"Pada suatu malam, terjadilah peristiwa yang sangat mengerikan," lanjut ayahnya dengan suara bergetar. "Ayah kandungmu, dalam kemarahan yang membara, menjadi ancaman bagi orang-orang di sekitarnya, termasuk keluarganya sendiri. Ibu kandungmu, perempuan yang sangat kuat dan pemberani, melihat hal itu sebagai tanda bahaya. Dia tahu bahwa jika dia tetap tinggal, kamu juga bisa menjadi korban."
Lis merasakan jantungnya mencelos mendengar kata-kata itu. Pikirannya melayang ke arah sosok ayah yang belum pernah ia kenal. Air mata mulai menggenang di matanya, tapi ia berusaha menahan diri untuk tidak menangis.
Pak Mino melanjutkan, suaranya serak dan penuh kesedihan yang mendalam.
"Ibumu melarikan diri malam itu, membawa serta dirimu yang masih kecil, berusaha sekuat tenaga untuk menjauh dari kampung itu. Dia tahu bahwa dia harus pergi, harus menyelamatkanmu dari semua kekacauan yang sedang terjadi."
Ayah Lis berhenti sejenak, suaranya semakin serak dan penuh emosi. "Ibumu menempuh perjalanan yang sangat jauh dan berbahaya, menyeberangi hutan, sungai, dan jalanan yang tidak aman, hanya demi melindungimu. Dia berjalan tanpa henti, berhari-hari, hingga akhirnya sampai di rumah kami di sini."
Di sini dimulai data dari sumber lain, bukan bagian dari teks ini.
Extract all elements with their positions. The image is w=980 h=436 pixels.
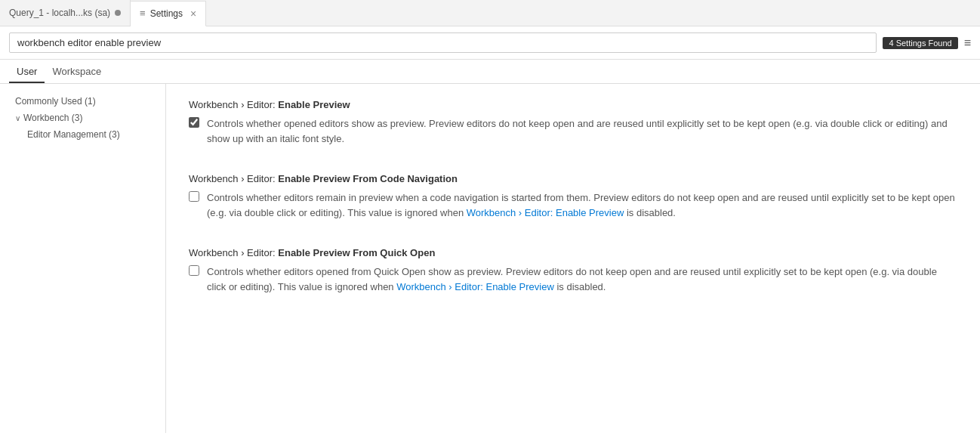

Lis tidak lagi bisa menahan air matanya. Ia membayangkan sosok ibunya, yang belum pernah ia kenal, berjuang begitu keras demi dirinya, mempertaruhkan nyawa untuk memastikan ia selamat.
"Ketika ibumu tiba di sini, dia sudah sangat lemah, hampir tidak punya tenaga tersisa. Dengan napas yang tersengal-sengal, dia memohon kepada kami untuk merawatmu, untuk memberimu kehidupan yang lebih baik, untuk membesarkanmu seperti anak kami sendiri. Dan di sana, di depan rumah kami, ibumu menyerahkanmu ke dalam pelukan kami."
Ayah Lis menghentikan ceritanya lagi, matanya terpejam sejenak, seolah-olah dia sedang mengingat semua penderitaan yang pernah dilihatnya. Sementara itu, Lis menahan napas, air mata mulai mengalir di pipinya tanpa ia sadari. Mendengar cerita ini, ia merasakan kepedihan yang begitu dalam. Ia bisa membayangkan betapa besar pengorbanan yang dilakukan oleh ibu kandungnya, betapa cinta dan ketakutan yang mendorongnya untuk melakukan perjalanan yang begitu berbahaya demi keselamatannya.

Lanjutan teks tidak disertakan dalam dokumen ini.